Could you set down exactly the lines in the records below between the line holding "energieopslag in huishoudens." and the line holding "の感想としての口コミを読むことができます。", inclusive?

• Extracted page text data
Content starts
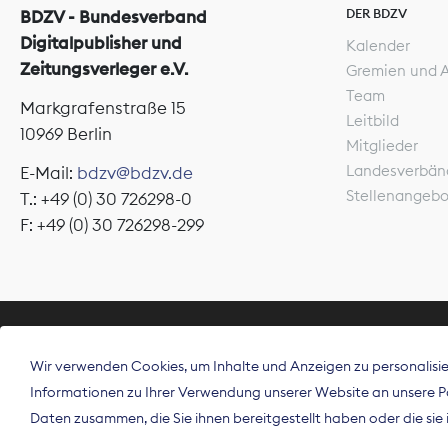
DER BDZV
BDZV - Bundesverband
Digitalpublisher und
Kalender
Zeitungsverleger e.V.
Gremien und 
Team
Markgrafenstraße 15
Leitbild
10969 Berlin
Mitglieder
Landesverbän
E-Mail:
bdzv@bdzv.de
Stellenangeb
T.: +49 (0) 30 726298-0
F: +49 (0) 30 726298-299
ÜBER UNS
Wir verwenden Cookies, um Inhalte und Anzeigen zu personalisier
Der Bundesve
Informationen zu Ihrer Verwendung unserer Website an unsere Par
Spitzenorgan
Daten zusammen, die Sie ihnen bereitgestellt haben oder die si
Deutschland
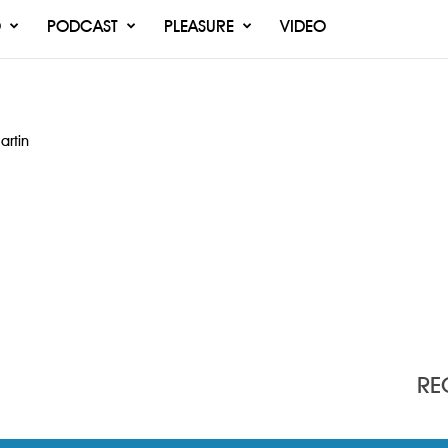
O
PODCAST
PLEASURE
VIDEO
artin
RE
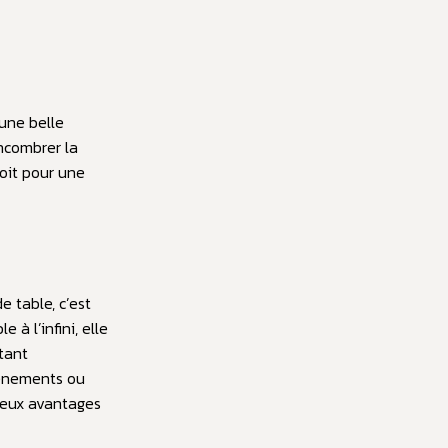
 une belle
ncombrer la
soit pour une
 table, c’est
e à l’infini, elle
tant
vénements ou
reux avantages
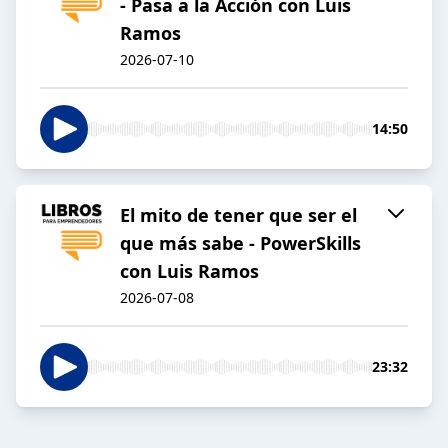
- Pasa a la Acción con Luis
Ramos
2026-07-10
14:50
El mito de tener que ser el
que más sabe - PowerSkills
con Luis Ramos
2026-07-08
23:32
Content ends
Content starts
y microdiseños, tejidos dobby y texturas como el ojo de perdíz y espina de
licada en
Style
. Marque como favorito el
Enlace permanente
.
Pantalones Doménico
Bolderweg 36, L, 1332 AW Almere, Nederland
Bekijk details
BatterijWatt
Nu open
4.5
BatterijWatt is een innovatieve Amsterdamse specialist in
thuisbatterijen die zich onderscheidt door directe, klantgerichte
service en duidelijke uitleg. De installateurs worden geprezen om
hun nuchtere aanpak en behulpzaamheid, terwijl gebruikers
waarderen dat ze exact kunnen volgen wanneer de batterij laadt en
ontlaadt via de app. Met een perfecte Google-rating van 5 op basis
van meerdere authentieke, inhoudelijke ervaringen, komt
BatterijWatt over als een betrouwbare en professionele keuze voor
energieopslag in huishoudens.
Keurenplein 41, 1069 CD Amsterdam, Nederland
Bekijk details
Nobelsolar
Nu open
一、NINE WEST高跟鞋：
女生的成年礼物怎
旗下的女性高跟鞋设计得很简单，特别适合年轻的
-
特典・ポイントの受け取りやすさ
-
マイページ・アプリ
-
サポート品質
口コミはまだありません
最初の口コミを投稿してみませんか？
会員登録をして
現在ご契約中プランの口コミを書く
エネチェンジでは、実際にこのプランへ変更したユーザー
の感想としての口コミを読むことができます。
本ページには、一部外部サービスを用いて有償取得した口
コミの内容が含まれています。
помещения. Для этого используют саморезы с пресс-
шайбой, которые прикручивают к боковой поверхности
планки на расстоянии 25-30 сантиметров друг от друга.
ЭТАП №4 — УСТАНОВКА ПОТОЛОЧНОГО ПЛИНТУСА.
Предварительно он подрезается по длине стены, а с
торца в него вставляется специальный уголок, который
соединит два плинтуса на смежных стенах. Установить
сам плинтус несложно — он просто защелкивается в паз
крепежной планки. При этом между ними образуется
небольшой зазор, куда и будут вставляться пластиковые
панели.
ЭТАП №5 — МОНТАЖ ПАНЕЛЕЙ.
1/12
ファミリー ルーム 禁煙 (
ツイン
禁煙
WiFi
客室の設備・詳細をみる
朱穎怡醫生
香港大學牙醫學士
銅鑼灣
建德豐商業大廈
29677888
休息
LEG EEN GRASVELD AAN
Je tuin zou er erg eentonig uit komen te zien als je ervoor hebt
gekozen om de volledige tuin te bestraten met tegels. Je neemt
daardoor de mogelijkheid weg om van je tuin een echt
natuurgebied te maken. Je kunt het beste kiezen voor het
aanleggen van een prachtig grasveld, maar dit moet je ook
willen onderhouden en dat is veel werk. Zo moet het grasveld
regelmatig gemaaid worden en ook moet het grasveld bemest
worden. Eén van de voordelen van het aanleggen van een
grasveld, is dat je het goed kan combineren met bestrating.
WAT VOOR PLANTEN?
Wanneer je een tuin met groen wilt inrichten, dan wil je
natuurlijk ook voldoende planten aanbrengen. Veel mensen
Content ends
Content starts
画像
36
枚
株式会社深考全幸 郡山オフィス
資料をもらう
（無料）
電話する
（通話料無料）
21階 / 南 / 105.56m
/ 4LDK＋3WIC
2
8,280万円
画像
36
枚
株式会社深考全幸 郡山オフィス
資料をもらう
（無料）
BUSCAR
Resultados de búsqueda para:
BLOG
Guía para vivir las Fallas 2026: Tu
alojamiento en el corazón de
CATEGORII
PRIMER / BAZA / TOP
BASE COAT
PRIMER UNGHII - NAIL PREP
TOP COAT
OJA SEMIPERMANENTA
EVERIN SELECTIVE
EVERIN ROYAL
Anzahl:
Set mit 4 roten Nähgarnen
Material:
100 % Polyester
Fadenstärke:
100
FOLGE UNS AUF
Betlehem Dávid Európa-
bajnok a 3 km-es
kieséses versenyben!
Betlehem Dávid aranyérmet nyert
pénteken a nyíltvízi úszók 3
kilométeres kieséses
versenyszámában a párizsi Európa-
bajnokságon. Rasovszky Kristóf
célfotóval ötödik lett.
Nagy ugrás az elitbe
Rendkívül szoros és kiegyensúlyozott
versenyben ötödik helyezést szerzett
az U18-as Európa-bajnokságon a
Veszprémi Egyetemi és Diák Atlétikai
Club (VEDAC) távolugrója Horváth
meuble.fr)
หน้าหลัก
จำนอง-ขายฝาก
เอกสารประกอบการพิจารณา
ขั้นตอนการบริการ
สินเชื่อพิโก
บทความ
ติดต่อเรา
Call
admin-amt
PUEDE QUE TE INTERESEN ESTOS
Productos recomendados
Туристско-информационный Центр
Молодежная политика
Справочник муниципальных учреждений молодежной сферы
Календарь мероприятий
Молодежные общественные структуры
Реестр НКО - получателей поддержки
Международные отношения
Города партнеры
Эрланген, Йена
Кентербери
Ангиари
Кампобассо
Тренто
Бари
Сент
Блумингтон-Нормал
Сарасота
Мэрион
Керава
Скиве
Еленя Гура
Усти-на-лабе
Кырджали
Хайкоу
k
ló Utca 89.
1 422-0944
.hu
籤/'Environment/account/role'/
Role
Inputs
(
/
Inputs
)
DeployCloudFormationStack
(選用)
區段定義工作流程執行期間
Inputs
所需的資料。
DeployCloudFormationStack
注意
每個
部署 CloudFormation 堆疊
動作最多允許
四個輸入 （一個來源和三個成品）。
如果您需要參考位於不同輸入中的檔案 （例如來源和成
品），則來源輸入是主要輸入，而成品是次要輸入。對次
Content ends
• Solution to this task
energieopslag in huishoudens.
Keurenplein 41, 1069 CD Amsterdam, Nederland
Bekijk details
Nobelsolar
Nu open
一、NINE WEST高跟鞋：
女生的成年礼物怎
旗下的女性高跟鞋设计得很简单，特别适合年轻的
-
特典・ポイントの受け取りやすさ
-
マイページ・アプリ
-
サポート品質
口コミはまだありません
最初の口コミを投稿してみませんか？
会員登録をして
現在ご契約中プランの口コミを書く
エネチェンジでは、実際にこのプランへ変更したユーザー
の感想としての口コミを読むことができます。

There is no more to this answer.